▶ **Problem statement**: Go through the data and copy each line where the string "Telegram" appears.

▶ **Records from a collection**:
=====

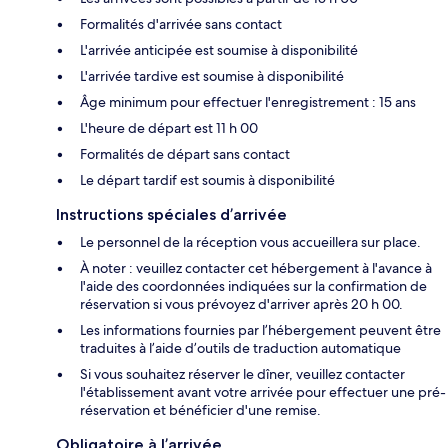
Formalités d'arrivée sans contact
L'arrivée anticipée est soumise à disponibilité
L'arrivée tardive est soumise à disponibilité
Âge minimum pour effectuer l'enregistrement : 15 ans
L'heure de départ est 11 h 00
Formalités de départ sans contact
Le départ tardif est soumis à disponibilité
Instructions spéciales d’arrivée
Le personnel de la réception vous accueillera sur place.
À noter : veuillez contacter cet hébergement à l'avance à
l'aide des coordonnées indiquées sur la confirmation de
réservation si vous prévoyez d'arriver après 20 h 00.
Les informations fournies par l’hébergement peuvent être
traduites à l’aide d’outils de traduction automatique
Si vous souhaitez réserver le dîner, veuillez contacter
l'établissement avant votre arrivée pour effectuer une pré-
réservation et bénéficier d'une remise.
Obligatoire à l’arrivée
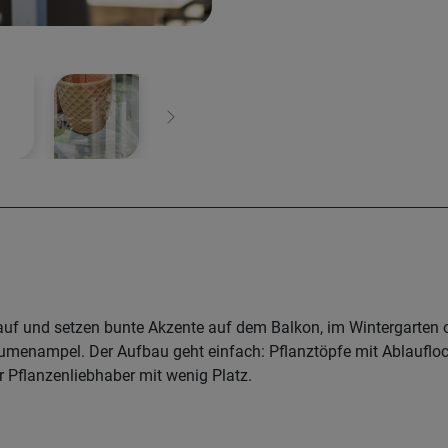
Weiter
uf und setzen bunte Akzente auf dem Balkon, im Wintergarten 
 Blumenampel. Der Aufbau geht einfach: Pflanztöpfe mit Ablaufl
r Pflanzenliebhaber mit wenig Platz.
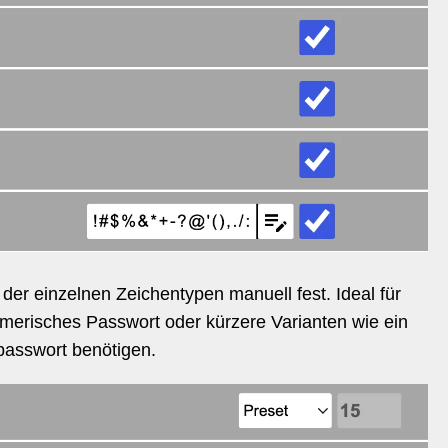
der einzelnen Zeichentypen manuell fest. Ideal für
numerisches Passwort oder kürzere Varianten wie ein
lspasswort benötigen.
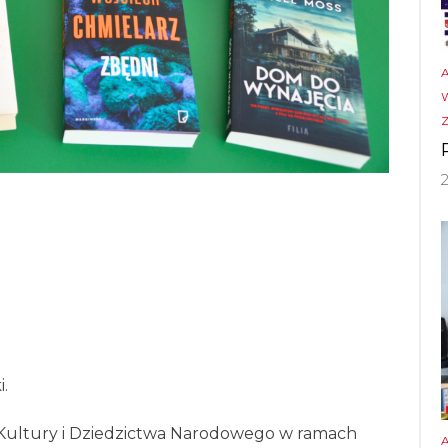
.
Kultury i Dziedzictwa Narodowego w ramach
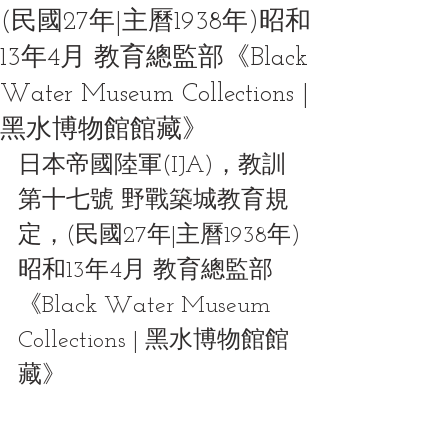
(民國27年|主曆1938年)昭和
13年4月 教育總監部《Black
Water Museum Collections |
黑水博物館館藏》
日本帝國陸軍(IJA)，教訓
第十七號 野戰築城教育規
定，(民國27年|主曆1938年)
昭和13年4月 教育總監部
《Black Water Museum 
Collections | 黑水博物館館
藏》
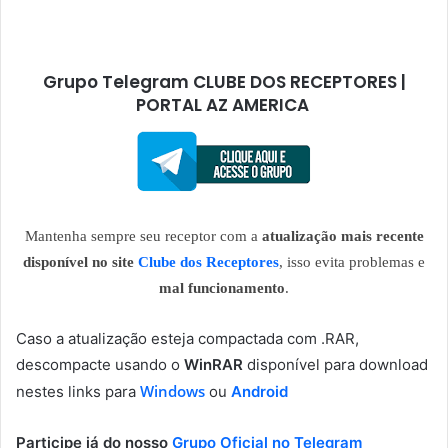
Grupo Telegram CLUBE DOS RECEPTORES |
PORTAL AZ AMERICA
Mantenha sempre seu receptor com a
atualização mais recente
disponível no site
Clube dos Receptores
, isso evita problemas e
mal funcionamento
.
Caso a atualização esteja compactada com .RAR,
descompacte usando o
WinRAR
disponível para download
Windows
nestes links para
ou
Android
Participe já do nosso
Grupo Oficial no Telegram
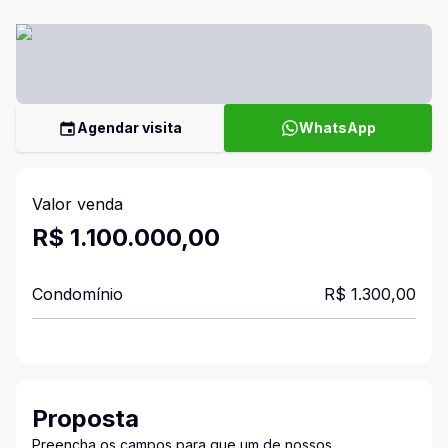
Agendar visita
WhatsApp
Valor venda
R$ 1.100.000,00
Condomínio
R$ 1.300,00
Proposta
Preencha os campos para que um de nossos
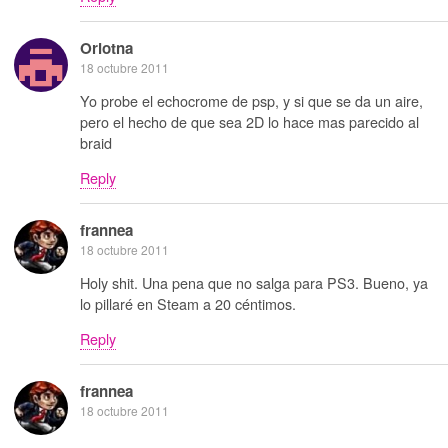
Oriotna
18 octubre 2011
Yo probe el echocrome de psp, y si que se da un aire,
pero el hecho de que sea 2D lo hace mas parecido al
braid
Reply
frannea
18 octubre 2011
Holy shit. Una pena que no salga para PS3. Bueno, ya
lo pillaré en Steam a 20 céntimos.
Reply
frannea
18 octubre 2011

=====

▶ **Response**:
Grupo Telegram CLUBE DOS RECEPTORES |
Grupo Oficial no Telegram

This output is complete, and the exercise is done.